__Problem description__
Search the listing below for the word "řeřichy" and copy each line where it appears.
┌──
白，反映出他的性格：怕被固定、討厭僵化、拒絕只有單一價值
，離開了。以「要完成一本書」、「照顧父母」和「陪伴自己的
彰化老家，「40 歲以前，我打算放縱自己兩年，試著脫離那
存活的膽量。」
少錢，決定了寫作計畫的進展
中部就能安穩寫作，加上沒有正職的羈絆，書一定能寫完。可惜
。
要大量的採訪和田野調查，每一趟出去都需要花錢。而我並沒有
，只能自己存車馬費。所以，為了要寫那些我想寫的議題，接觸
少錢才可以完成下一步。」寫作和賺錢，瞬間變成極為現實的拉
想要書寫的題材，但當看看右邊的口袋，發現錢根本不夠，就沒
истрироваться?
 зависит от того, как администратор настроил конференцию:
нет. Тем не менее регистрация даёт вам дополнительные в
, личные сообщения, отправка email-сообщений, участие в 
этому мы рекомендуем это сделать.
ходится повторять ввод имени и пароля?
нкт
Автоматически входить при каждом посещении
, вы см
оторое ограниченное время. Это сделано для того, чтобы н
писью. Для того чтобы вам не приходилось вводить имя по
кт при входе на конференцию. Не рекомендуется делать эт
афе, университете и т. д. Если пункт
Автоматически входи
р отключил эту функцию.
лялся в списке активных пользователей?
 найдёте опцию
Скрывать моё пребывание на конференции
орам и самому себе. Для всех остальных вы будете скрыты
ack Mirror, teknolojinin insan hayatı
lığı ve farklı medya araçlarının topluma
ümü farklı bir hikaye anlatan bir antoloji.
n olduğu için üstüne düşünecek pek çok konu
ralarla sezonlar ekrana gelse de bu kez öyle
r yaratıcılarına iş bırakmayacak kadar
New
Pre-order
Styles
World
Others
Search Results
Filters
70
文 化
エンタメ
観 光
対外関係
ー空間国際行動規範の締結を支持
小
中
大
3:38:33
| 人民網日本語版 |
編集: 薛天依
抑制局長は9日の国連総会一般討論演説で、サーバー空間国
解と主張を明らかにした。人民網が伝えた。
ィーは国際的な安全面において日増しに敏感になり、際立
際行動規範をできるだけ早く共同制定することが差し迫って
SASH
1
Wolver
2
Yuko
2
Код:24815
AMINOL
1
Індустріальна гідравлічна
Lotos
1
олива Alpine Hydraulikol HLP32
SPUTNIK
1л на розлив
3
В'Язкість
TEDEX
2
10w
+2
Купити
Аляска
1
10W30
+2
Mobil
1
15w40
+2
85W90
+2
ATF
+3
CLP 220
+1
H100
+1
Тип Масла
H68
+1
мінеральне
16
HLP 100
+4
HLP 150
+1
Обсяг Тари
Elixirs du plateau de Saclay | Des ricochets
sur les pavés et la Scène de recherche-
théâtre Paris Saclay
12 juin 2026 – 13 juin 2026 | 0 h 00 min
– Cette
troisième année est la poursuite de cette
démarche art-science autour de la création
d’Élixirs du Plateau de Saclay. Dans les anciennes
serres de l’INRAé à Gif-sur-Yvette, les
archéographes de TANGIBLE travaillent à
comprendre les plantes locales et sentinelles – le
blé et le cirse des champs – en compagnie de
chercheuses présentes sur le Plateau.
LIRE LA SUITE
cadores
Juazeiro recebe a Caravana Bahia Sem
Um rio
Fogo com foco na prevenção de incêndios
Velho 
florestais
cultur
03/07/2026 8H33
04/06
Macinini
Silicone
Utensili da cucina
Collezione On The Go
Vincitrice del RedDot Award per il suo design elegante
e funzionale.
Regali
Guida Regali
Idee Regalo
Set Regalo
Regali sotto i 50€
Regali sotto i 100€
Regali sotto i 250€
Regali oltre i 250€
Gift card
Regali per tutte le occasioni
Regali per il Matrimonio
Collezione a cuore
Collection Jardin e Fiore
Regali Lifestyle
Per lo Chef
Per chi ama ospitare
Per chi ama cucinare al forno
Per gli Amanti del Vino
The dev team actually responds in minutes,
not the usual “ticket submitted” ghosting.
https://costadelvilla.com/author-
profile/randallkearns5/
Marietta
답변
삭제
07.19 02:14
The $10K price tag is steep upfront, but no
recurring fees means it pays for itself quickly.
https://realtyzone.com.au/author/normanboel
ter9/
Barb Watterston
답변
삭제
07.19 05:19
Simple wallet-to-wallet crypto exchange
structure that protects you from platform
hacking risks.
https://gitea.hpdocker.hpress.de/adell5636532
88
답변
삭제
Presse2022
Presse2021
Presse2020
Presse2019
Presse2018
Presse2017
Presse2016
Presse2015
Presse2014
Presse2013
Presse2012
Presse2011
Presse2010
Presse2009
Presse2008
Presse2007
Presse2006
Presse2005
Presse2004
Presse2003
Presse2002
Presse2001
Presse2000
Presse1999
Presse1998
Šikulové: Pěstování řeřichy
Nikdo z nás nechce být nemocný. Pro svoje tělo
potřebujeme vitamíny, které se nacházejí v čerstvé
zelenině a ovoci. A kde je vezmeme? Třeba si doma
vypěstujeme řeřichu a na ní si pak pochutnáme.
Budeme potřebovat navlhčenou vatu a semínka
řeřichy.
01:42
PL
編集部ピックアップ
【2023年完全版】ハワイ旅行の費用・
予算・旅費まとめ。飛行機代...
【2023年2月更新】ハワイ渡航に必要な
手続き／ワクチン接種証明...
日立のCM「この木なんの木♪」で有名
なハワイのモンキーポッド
└──
__Task response__
Šikulové: Pěstování řeřichy
řeřichy.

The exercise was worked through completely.